+++ Input for this task +++
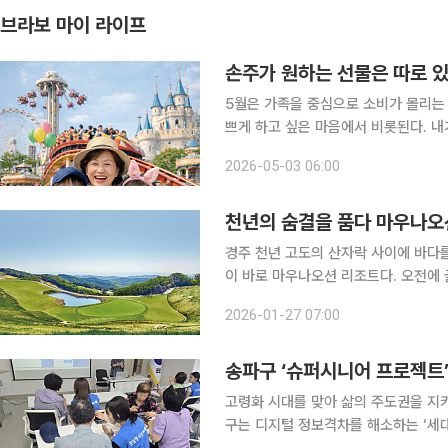
브라보 마이 라이프
손주가 원하는 선물은 따로 
5월은 가족을 중심으로 소비가 몰리는 
쁘게 하고 싶은 마음에서 비롯된다. 내
손주에게 무엇을 사줘야 좋아할까, 요
2026-05-03 06:00
궁금증을 풀어줄 
천년의 숨결을 품다 마우나오
경주 천년 고도의 산자락 사이에 바다
이 바로 마우나오션 리조트다. 오전에 
할 수 있는 완벽한 장소다. 자연이 내어준 능선 위에 펼쳐진 페어웨이와 손끝을 스치는 바람이 특별
2026-01-27 07:00
한 분위기를 만들어 골퍼들의 마음이 
송파구 ‘슈퍼시니어 프로젝트’
고령화 시대를 맞아 삶의 주도권을 지키려
구는 디지털 정보격차를 해소하는 ‘세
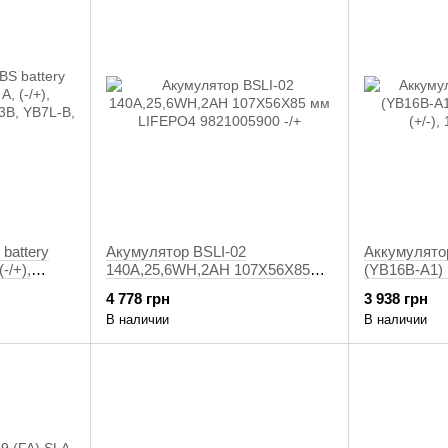
battery
Акумулятор BSLI-02
Аккумулято
-/+),
140A,25,6WH,2AH 107X56X85
(YB16B-A1) 
3B, YB7L-
мм LIFEPO4 9821005900 -/+
(+/-), 160x9
4 778 грн
3 938 грн
В наличии
В наличии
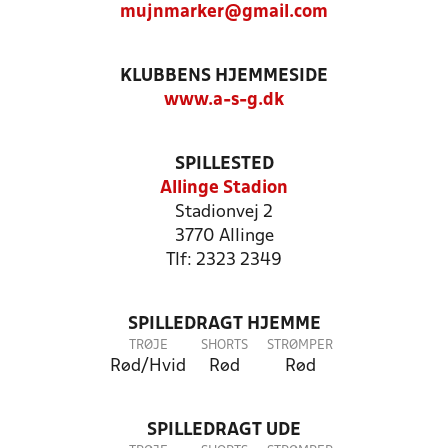
mujnmarker@gmail.com
KLUBBENS HJEMMESIDE
www.a-s-g.dk
SPILLESTED
Allinge Stadion
Stadionvej 2
3770 Allinge
Tlf: 2323 2349
SPILLEDRAGT HJEMME
TRØJE
SHORTS
STRØMPER
Rød/Hvid
Rød
Rød
SPILLEDRAGT UDE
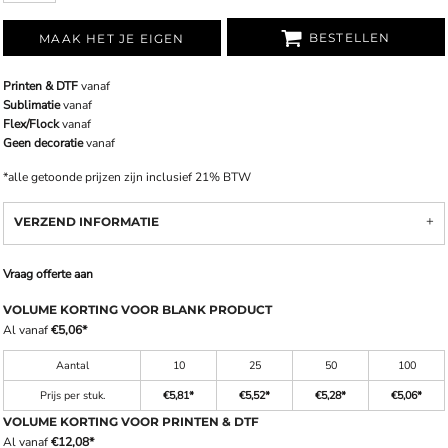
BESTELLEN
MAAK HET JE EIGEN
Printen & DTF
vanaf
Sublimatie
vanaf
Flex/Flock
vanaf
Geen decoratie
vanaf
*
alle getoonde prijzen zijn inclusief 21% BTW
VERZEND INFORMATIE
Vraag offerte aan
VOLUME KORTING VOOR BLANK PRODUCT
Al vanaf
€5,06
*
Aantal
10
25
50
100
Prijs per stuk.
€5,81
*
€5,52
*
€5,28
*
€5,06
*
VOLUME KORTING VOOR PRINTEN & DTF
Al vanaf
€12,08
*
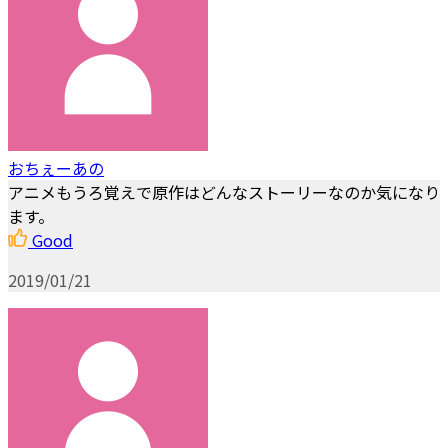
おちぇーあの
アニメもうろ覚えで原作はどんなストーリーなのか気になり
ます。
Good
2019/01/21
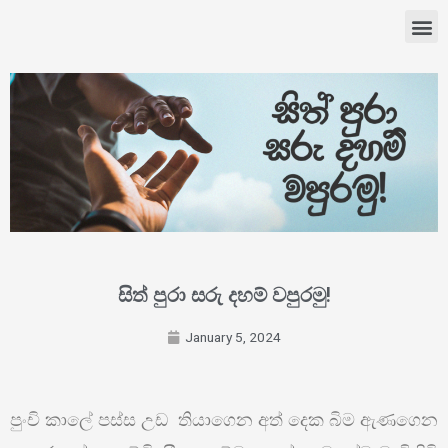
සිත් පුරා සරු දහම් වපුරමු!
January 5, 2024
පුංචි කාලේ පස්ස උඩ තියාගෙන අත් දෙක බිම ඇණගෙන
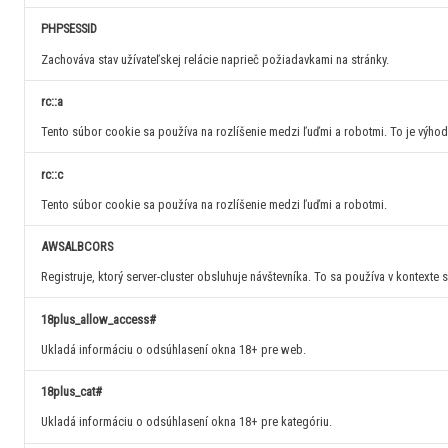
PHPSESSID
Zachováva stav užívateľskej relácie naprieč požiadavkami na stránky.
rc::a
Tento súbor cookie sa používa na rozlíšenie medzi ľuďmi a robotmi. To je výhod
rc::c
Tento súbor cookie sa používa na rozlíšenie medzi ľuďmi a robotmi.
AWSALBCORS
Registruje, ktorý server-cluster obsluhuje návštevníka. To sa používa v kontexte
18plus_allow_access#
Ukladá informáciu o odsúhlasení okna 18+ pre web.
18plus_cat#
Ukladá informáciu o odsúhlasení okna 18+ pre kategóriu.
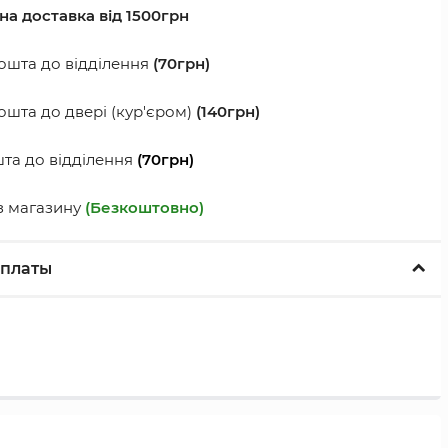
а доставка від 1500грн
шта до відділення
(70грн)
шта до двері (кур'єром)
(140грн)
а до відділення
(70грн)
з магазину
(Безкоштовно)
оплаты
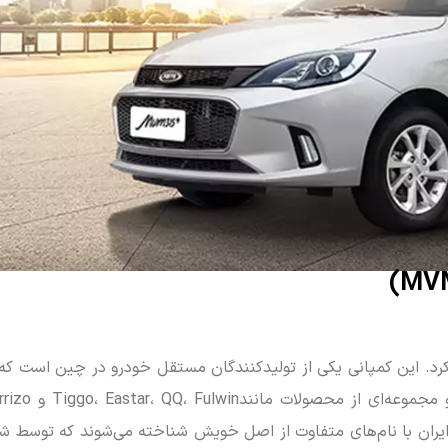
 چِری «Chery» کار خود را از ژانویه 1997 شروع کرد. این کمپانی یکی از تولیدکنندگان مستقل خودرو در چین ا
ولات در ایران با نام‌های متفاوت از اصل خویش شناخته می‌شوند که توسط 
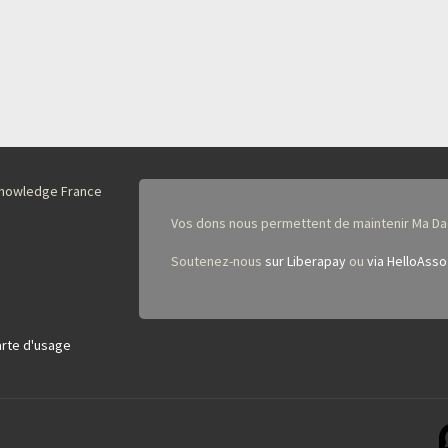
nKnowledge France
Vos dons nous permettent de maintenir Ma Da
Soutenez-nous
sur Liberapay
ou
via HelloAsso
rte d'usage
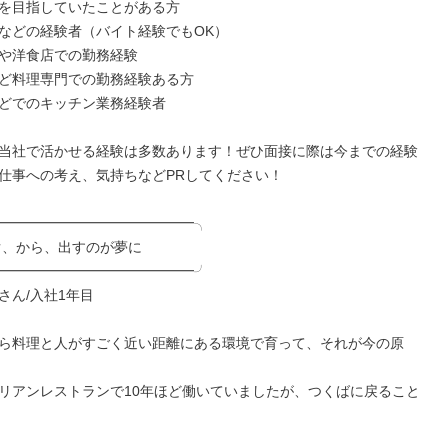
を目指していたことがある方

などの経験者（バイト経験でもOK）

や洋食店での勤務経験

ど料理専門での勤務経験ある方

どでのキッチン業務経験者

当社で活かせる経験は多数あります！ぜひ面接に際は今までの経験
仕事への考え、気持ちなどPRしてください！

━━━━━━━━━━━━━━╮

━━━━━━━━━━━━━━╯

ん/入社1年目

ら料理と人がすごく近い距離にある環境で育って、それが今の原
リアンレストランで10年ほど働いていましたが、つくばに戻ること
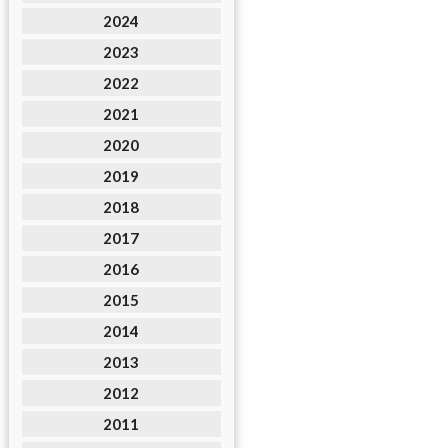
2024
2023
2022
2021
2020
2019
2018
2017
2016
2015
2014
2013
2012
2011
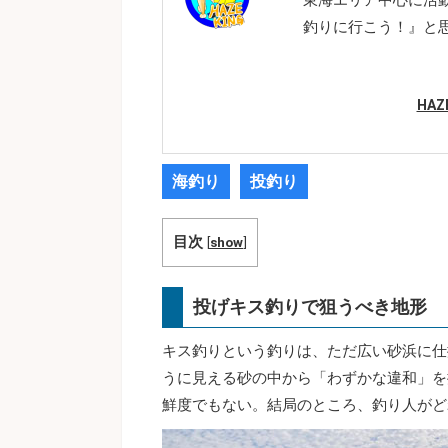
釣りに行こう！』と
HA
海釣り
投釣り
目次
[
show
]
投げキス釣りで狙うべき地形
キス釣りという釣りは、ただ広い砂浜に仕
うに見える砂の中から「わずかな違和」を
鮮度でもない。結局のところ、釣り人がど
+++
Requirement:
The material above is to be set down exactly, with pictures removed.

Output below:
브라보 마이 라이프
손주가 원하는 선물은 따로 
5월은 가족을 중심으로 소비가 몰리는 
쁘게 하고 싶은 마음에서 비롯된다. 내
손주에게 무엇을 사줘야 좋아할까, 요
2026-05-03 06:00
궁금증을 풀어줄 
천년의 숨결을 품다 마우나오
경주 천년 고도의 산자락 사이에 바다
이 바로 마우나오션 리조트다. 오전에 
할 수 있는 완벽한 장소다. 자연이 내어준 능선 위에 펼쳐진 페어웨이와 손끝을 스치는 바람이 특별
2026-01-27 07:00
한 분위기를 만들어 골퍼들의 마음이 
송파구 ‘슈퍼시니어 프로젝트’
고령화 시대를 맞아 삶의 주도권을 지키려
구는 디지털 정보격차를 해소하는 ‘세
battery
Акумулятор BSLI-02
Аккумулято
-/+),
140A,25,6WH,2AH 107X56X85
(YB16B-A1) 
3B, YB7L-
мм LIFEPO4 9821005900 -/+
(+/-), 160x9
4 778 грн
3 938 грн
В наличии
В наличии
mujnmarker@gmail.com
KLUBBENS HJEMMESIDE
www.a-s-g.dk
SPILLESTED
Allinge Stadion
Stadionvej 2
3770 Allinge
Tlf: 2323 2349
SPILLEDRAGT HJEMME
TRØJE
SHORTS
STRØMPER
Rød/Hvid
Rød
Rød
SPILLEDRAGT UDE
BESTELLEN
MAAK HET JE EIGEN
Printen & DTF
vanaf
Sublimatie
vanaf
Flex/Flock
vanaf
Geen decoratie
vanaf
*
alle getoonde prijzen zijn inclusief 21% BTW
VERZEND INFORMATIE
Vraag offerte aan
VOLUME KORTING VOOR BLANK PRODUCT
Al vanaf
€5,06
*
Aantal
10
25
50
100
Prijs per stuk.
€5,81
*
€5,52
*
€5,28
*
€5,06
*
VOLUME KORTING VOOR PRINTEN & DTF
Al vanaf
€12,08
*
おちぇーあの
アニメもうろ覚えで原作はどんなストーリーなのか気になり
ます。
Good
2019/01/21
සිත් පුරා සරු දහම් වපුරමු!
January 5, 2024
පුංචි කාලේ පස්ස උඩ තියාගෙන අත් දෙක බිම ඇණගෙන
PHPSESSID
Zachováva stav užívateľskej relácie naprieč požiadavkami na stránky.
rc::a
Tento súbor cookie sa používa na rozlíšenie medzi ľuďmi a robotmi. To je výhod
rc::c
Tento súbor cookie sa používa na rozlíšenie medzi ľuďmi a robotmi.
AWSALBCORS
Registruje, ktorý server-cluster obsluhuje návštevníka. To sa používa v kontexte
18plus_allow_access#
Ukladá informáciu o odsúhlasení okna 18+ pre web.
18plus_cat#
Ukladá informáciu o odsúhlasení okna 18+ pre kategóriu.
а доставка від 1500грн
шта до відділення
(70грн)
шта до двері (кур'єром)
(140грн)
а до відділення
(70грн)
з магазину
(Безкоштовно)
оплаты
 چِری «Chery» کار خود را از ژانویه 1997 شروع کرد. این کمپانی یکی از تولیدکنندگان مستقل خودرو در چین ا
ولات در ایران با نام‌های متفاوت از اصل خویش شناخته می‌شوند که توسط 
nKnowledge France
Vos dons nous permettent de maintenir Ma Da
Soutenez-nous
sur Liberapay
ou
via HelloAsso
rte d'usage
を目指していたことがある方

などの経験者（バイト経験でもOK）

や洋食店での勤務経験

ど料理専門での勤務経験ある方

どでのキッチン業務経験者

当社で活かせる経験は多数あります！ぜひ面接に際は今までの経験
仕事への考え、気持ちなどPRしてください！

━━━━━━━━━━━━━━╮

━━━━━━━━━━━━━━╯

ん/入社1年目

ら料理と人がすごく近い距離にある環境で育って、それが今の原
リアンレストランで10年ほど働いていましたが、つくばに戻ること
2024
2023
2022
2021
2020
2019
2018
2017
2016
2015
2014
2013
2012
2011
釣りに行こう！』と
HA
海釣り
投釣り
目次
[
show
]
投げキス釣りで狙うべき地形
キス釣りという釣りは、ただ広い砂浜に仕
うに見える砂の中から「わずかな違和」を
鮮度でもない。結局のところ、釣り人がど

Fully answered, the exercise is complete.